Around the same time, the first post-war production passenger car with a one-door/two-door body shell (excluding people carriers with a third side-sliding door, such as Chrysler’s original Voyager and the Toyota Model-F Space Cruiser) was launched; the oddly-named Mitsubishi Lettuce. Introduced onto Mitsubishi’s domestic Japanese market in late 1989, the RHD-only Lettuce was based around the sixth-generation Minica kei-car model line, with one front door for the driver, and two doors on the opposite side for the front and rear passengers. The Lettuce was an instant hit, prompting other small copy-cat uneven-doored kei cars to be rushed onto the Japanese market by a handful of rivals, including Daihatsu and Suzuki.
General Motor’s short-lived ‘low cost’ Saturn brand was the next to adopt the odd-side-door body configuration for its SC2 coupe, with a rear suicide door for the back seat passengers being added for the 1999 model year to attempt to improve the SC2 model’s disappointing sales. The Saturn’s extra side door helped lift sales very briefly, before GM finally chose to kill-off the Saturn brand altogether for 2010 as it failed to ever make a significant dent in the USA sales of affordable imports from Toyota, Hyundai, Kia and the like.

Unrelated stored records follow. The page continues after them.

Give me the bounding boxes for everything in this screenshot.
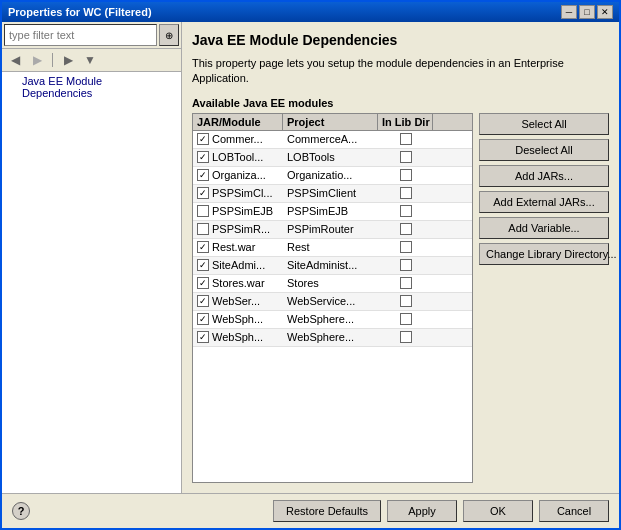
- lib-checkbox[interactable]: [400, 295, 412, 307]
- jar-name: LOBTool...: [212, 151, 263, 163]
- project-name: WebService...: [283, 294, 378, 308]
- table-header: JAR/Module Project In Lib Dir: [193, 114, 472, 131]
- window-title: Properties for WC (Filtered): [8, 6, 152, 18]
- table-row: Rest.warRest: [193, 239, 472, 257]
- search-button[interactable]: ⊕: [159, 24, 179, 46]
- window-controls: ─ □ ✕: [561, 5, 613, 19]
- minimize-button[interactable]: ─: [561, 5, 577, 19]
- apply-button[interactable]: Apply: [387, 500, 457, 522]
- jar-checkbox[interactable]: [197, 241, 209, 253]
- jar-checkbox[interactable]: [197, 277, 209, 289]
- lib-checkbox[interactable]: [400, 277, 412, 289]
- lib-checkbox[interactable]: [400, 151, 412, 163]
- lib-checkbox[interactable]: [400, 169, 412, 181]
- maximize-button[interactable]: □: [579, 5, 595, 19]
- main-window: Properties for WC (Filtered) ─ □ ✕ ⊕ ◀ ▶…: [0, 0, 621, 530]
- nav-separator: [52, 53, 53, 67]
- table-body: Commer...CommerceA...LOBTool...LOBToolsO…: [193, 131, 472, 482]
- jar-checkbox[interactable]: [197, 133, 209, 145]
- back-button[interactable]: ◀: [6, 51, 24, 69]
- jar-name: Stores.war: [212, 277, 265, 289]
- jar-name: Commer...: [212, 133, 263, 145]
- bottom-right-buttons: Restore Defaults Apply OK Cancel: [273, 500, 609, 522]
- modules-table: JAR/Module Project In Lib Dir Commer...C…: [192, 113, 473, 483]
- project-name: Organizatio...: [283, 168, 378, 182]
- lib-checkbox[interactable]: [400, 313, 412, 325]
- main-content: JAR/Module Project In Lib Dir Commer...C…: [192, 113, 609, 483]
- close-button[interactable]: ✕: [597, 5, 613, 19]
- table-row: Organiza...Organizatio...: [193, 167, 472, 185]
- table-row: WebSph...WebSphere...: [193, 311, 472, 329]
- table-row: LOBTool...LOBTools: [193, 149, 472, 167]
- col-project: Project: [283, 114, 378, 130]
- jar-checkbox[interactable]: [197, 313, 209, 325]
- col-lib: In Lib Dir: [378, 114, 433, 130]
- lib-checkbox[interactable]: [400, 187, 412, 199]
- jar-checkbox[interactable]: [197, 187, 209, 199]
- search-input[interactable]: [4, 24, 157, 46]
- buttons-panel: Select AllDeselect AllAdd JARs...Add Ext…: [479, 113, 609, 483]
- lib-checkbox[interactable]: [400, 205, 412, 217]
- table-row: Commer...CommerceA...: [193, 131, 472, 149]
- project-name: WebSphere...: [283, 312, 378, 326]
- deselect-all-button[interactable]: Deselect All: [479, 139, 609, 161]
- description-text: This property page lets you setup the mo…: [192, 56, 609, 87]
- jar-checkbox[interactable]: [197, 295, 209, 307]
- forward2-button[interactable]: ▶: [59, 51, 77, 69]
- jar-name: PSPSimR...: [212, 223, 270, 235]
- table-row: Stores.warStores: [193, 275, 472, 293]
- project-name: Rest: [283, 240, 378, 254]
- jar-checkbox[interactable]: [197, 169, 209, 181]
- table-row: SiteAdmi...SiteAdminist...: [193, 257, 472, 275]
- jar-checkbox[interactable]: [197, 223, 209, 235]
- lib-checkbox[interactable]: [400, 223, 412, 235]
- jar-checkbox[interactable]: [197, 151, 209, 163]
- project-name: WebSphere...: [283, 330, 378, 344]
- change-library-directory-button[interactable]: Change Library Directory...: [479, 243, 609, 265]
- jar-name: WebSer...: [212, 295, 260, 307]
- lib-checkbox[interactable]: [400, 241, 412, 253]
- table-row: PSPSimCl...PSPSimClient: [193, 185, 472, 203]
- project-name: PSPSimClient: [283, 186, 378, 200]
- nav-toolbar: ◀ ▶ ▶ ▼: [2, 49, 181, 72]
- jar-checkbox[interactable]: [197, 331, 209, 343]
- panel-title: Java EE Module Dependencies: [192, 32, 609, 48]
- jar-name: Organiza...: [212, 169, 266, 181]
- col-jar: JAR/Module: [193, 114, 283, 130]
- jar-checkbox[interactable]: [197, 205, 209, 217]
- jar-name: WebSph...: [212, 313, 263, 325]
- help-button[interactable]: ?: [12, 502, 30, 520]
- jar-name: WebSph...: [212, 331, 263, 343]
- forward-button[interactable]: ▶: [28, 51, 46, 69]
- jar-name: SiteAdmi...: [212, 259, 265, 271]
- table-row: WebSer...WebService...: [193, 293, 472, 311]
- jar-name: PSPSimCl...: [212, 187, 273, 199]
- table-row: PSPSimR...PSPimRouter: [193, 221, 472, 239]
- project-name: CommerceA...: [283, 132, 378, 146]
- table-row: PSPSimEJBPSPSimEJB: [193, 203, 472, 221]
- content-area: ⊕ ◀ ▶ ▶ ▼ Java EE Module Dependencies Ja…: [2, 22, 619, 493]
- search-bar: ⊕: [2, 22, 181, 49]
- add-external-jars-button[interactable]: Add External JARs...: [479, 191, 609, 213]
- jar-name: Rest.war: [212, 241, 255, 253]
- dropdown-button[interactable]: ▼: [81, 51, 99, 69]
- sidebar-item-java-ee[interactable]: Java EE Module Dependencies: [2, 72, 181, 102]
- project-name: SiteAdminist...: [283, 258, 378, 272]
- jar-name: PSPSimEJB: [212, 205, 273, 217]
- lib-checkbox[interactable]: [400, 259, 412, 271]
- right-panel: Java EE Module Dependencies This propert…: [182, 22, 619, 493]
- cancel-button[interactable]: Cancel: [539, 500, 609, 522]
- lib-checkbox[interactable]: [400, 331, 412, 343]
- project-name: LOBTools: [283, 150, 378, 164]
- table-row: WebSph...WebSphere...: [193, 329, 472, 347]
- add-jars-button[interactable]: Add JARs...: [479, 165, 609, 187]
- restore-defaults-button[interactable]: Restore Defaults: [273, 500, 381, 522]
- add-variable-button[interactable]: Add Variable...: [479, 217, 609, 239]
- title-bar: Properties for WC (Filtered) ─ □ ✕: [2, 2, 619, 22]
- ok-button[interactable]: OK: [463, 500, 533, 522]
- project-name: PSPSimEJB: [283, 204, 378, 218]
- select-all-button[interactable]: Select All: [479, 113, 609, 135]
- jar-checkbox[interactable]: [197, 259, 209, 271]
- lib-checkbox[interactable]: [400, 133, 412, 145]
- project-name: PSPimRouter: [283, 222, 378, 236]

A few years ahead of the launch of the Hyundai Veloster, BMW chose to revive of the long-dormant Mini Clubman name tag in 2007 with a new, lengthened estate derivative of the popular Mini hatchback. The new Clubman featured a small, single backwards-opening rear passenger ‘suicide’ door, marketed as the Clubdoor, located on the right hand side of the body, irrespective of market.